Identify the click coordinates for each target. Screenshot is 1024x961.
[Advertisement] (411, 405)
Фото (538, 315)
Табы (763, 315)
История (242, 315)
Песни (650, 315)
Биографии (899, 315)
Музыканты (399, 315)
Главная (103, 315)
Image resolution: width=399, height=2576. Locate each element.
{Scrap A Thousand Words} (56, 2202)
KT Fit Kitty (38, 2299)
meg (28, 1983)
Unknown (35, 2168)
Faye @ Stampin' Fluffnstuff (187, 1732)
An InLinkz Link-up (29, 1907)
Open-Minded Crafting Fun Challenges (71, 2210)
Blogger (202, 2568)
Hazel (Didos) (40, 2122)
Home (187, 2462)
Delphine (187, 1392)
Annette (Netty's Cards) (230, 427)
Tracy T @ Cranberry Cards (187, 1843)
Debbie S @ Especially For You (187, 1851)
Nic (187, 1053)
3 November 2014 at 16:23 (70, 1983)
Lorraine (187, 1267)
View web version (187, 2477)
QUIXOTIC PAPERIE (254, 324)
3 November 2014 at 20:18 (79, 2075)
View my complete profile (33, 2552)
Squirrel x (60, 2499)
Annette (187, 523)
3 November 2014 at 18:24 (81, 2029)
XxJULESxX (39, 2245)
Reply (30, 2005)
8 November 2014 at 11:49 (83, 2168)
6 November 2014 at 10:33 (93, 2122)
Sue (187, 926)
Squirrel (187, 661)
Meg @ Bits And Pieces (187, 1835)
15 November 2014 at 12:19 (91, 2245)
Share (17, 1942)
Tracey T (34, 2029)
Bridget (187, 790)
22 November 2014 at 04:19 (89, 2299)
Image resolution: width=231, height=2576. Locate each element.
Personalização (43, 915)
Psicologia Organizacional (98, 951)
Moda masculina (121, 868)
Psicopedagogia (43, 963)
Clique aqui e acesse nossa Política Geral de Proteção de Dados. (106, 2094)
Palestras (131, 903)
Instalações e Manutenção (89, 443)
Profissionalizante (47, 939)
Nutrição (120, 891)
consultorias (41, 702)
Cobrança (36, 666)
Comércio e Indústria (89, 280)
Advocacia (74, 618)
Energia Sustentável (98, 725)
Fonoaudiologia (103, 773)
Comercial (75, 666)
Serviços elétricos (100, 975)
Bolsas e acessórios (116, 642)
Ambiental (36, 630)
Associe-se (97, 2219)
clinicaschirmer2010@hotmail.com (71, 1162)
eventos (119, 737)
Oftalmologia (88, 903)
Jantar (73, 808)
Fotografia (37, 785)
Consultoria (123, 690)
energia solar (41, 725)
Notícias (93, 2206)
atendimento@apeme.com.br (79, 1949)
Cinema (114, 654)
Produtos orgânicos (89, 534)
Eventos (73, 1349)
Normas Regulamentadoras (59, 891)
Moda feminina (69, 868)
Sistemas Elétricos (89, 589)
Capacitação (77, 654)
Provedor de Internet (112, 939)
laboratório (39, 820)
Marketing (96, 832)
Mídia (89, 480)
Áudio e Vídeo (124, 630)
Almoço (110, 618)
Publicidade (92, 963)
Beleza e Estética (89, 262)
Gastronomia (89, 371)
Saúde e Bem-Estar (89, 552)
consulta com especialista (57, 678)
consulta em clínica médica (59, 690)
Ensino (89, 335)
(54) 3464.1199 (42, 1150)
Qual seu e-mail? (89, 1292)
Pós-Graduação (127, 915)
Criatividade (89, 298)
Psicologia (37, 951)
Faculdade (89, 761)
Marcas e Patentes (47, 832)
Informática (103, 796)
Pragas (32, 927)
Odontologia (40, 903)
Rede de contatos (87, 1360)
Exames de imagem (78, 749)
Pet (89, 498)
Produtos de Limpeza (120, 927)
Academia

====================

Activity :: Whenever a line in the records contains the word "Cards", copy that line.

Problem solution ::
Annette (Netty's Cards) (230, 427)
Tracy T @ Cranberry Cards (187, 1843)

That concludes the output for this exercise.